Monday, July 30, 2007

50 Ways to Break You Heart (continues...)

Seven Sides to the Story

There are seven bison remaining in California. They live on the slope of an excavated hill. At dawn they cluster together on the western edge of fence. There is no mountainside for them to hide in. White Buffalo Calf Woman gave the Lakota the sacred pipe. She was wakan and could not be harmed by arrow or bullet. The people had other weapons. She gave them seven sacred rituals and then disappeared into the white cloud of their disbelief. There are seven bison and 36,457,549 people in California. The largest terrestrial mammal in North America, the bison live in a paddock the size of a city block. Darkly furred and humped, bison can live for up to 20 years. In captivity their lives are more precarious; they suffer from alcoholism, poverty, a sickness of spirit. 60 million bison once roamed the grasslands of North America. There are seven circling their pen. There is only one way to tell you this. We are endangered. Current rates of depensation make it unlikely that we will ever recover.


Lesson Nine

1)

Make a list of every fucking thing anyone has ever done to you. Go year by year, recalling every slight, every rejection and disappointment. This may take some time. At some point, your throat will close and your hand will spasm and freeze. Take a deep breath. Proceed.

2)

Put words in other people’s mouths. You’re a manipulator. This shouldn’t be hard for you to do. Write aphorisms on strips of rice paper and place them into every open mouth you see. When people protest, tell them “it is not wise to beat your chest if your heart is stone.” Place you hand across their lips. Put some paper in your own mouth and chew.

3)

Place a help wanted ad in the newspaper. Say, help wanted. No name or number. Nothing else. Just, help wanted.

4)

Steal someone else’s pet, preferably one of those well groomed poodles. Keep it until its coat is shaggy, the bow lopsided and stained. Then send it home. You will have what you were seeking, a bittersweet week spent in the proximity of something cherished, the stolen property of someone capable of such an emotion.

Friday, July 20, 2007

more from 50 Ways to Break Your Heart

Lesson Five

Pick anything, anyone. Make them into to something greater than they are. This is a familiar activity. Remember when you cast that bastard as a revolutionary hero? Remember all that political rhetoric you used to swaddle your own heart?

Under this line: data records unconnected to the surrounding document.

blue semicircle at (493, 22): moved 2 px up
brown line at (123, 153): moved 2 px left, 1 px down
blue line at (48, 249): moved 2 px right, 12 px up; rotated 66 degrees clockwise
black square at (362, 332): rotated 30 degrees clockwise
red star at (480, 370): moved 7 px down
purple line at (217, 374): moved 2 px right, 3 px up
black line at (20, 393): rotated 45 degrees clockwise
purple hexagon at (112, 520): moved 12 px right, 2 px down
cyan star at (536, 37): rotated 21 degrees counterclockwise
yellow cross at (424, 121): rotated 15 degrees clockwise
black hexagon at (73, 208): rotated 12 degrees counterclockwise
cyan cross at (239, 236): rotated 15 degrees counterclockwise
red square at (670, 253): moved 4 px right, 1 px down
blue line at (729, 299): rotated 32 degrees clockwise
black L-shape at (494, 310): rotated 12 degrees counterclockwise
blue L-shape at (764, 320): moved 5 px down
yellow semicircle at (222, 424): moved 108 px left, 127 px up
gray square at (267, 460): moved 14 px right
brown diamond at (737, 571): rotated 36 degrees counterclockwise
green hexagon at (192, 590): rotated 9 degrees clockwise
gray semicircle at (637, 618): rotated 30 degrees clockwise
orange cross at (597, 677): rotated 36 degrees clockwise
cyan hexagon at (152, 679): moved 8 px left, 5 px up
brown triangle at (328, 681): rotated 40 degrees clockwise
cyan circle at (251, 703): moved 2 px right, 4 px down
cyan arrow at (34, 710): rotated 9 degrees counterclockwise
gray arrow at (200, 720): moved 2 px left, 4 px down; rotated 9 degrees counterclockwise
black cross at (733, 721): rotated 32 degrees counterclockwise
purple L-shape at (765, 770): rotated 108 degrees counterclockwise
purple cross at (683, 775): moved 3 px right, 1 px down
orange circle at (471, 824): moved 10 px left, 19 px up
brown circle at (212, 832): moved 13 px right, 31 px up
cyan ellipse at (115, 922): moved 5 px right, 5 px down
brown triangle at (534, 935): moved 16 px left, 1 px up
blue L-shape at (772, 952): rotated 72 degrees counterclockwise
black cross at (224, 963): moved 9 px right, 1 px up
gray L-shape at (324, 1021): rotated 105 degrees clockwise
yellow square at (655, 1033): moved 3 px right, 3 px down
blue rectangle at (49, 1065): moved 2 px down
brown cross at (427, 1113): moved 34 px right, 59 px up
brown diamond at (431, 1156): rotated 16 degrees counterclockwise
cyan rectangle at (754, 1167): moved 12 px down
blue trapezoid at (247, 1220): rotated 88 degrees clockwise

The easiest solution is to make him her or her him. Some kind of biochemical transition. There’s always that Indian boy who knows enough about women to know they are not born as such; it is something they choose to become. Grammatically speaking there are two ways of being, some assignment the nouns take. But gender is as infinite as sound. Indonesian gamelan ensembles often include three gendér. Most heartbreaks involve three bodies. The best boys were once girls. That girl, the one who broke your heart, she was a boy once too.


Lesson Six

You were an anarchist as a teenager. Stole canned goods from supermarkets and spent four days in the desert with a punk rock band and an assault rifle. This earned you a picture on the back cover of their record album. It was a hot, bright afternoon. You were drinking beer in your pajamas, some teenage girl in a dry riverbed. Later things took a turn for the worse. During a break in the set, the drummer took the rifle and scanned targets from the ridge. It did in fact seem anarchistic. The other band members sat drinking in their chairs but you and the other girl decided to run. You figured he was too drunk to manage distance and movement. But your departure signaled you both as prey. In the end, nobody died. You all drove back to the city together in the same broken down van. After that, it became hard to imagine the enduring benefits of a lifetime dedicated to such social disorder. You turned instead to communism, to labor and books. This would prove to be equally disappointing. But by then you were older. Disappointment was easier to bear.

Tuesday, July 3, 2007

from 50 Ways to Break Your Heart

Lesson One

Say it isn’t broken. A muscle can’t really break at all. It can tear, torque, atrophy. It can be stripped of skin, cleaved from bone.

If it is exposed, palpitating, slick with blood, close your eyes and imagine it belongs to someone else. Grab someone, anyone and tell them, “you’ve dropped something. Your heart. It looks injured.” Then run as fast as you can.

Rename the fucking thing. Call it memory or fear. Take a big roll of duct tape and wrap the mess of it into a tight silver lump. Put it on your bookshelf. If anyone asks, you can tell them some vague story about a dog you once had, a dog that loved duct tape, loved that odd shaped orb of it. It is easy enough to imagine. Who hasn’t had such a dog?


Lesson Two

Forget about it all together. Really, who cares if your heart is broken? It caused you nothing but trouble to begin with. Remember you’re Indian; your heart was stolen long ago. Hang the medicine pouch around your neck. Cover the hollow of your chest with herbs. When you miss the pulsation of your own heartbeat, hum the sound of its vanishing. Those white folks won’t even notice. Something so insignificant as nostalgia shouldn’t bother anyone at all.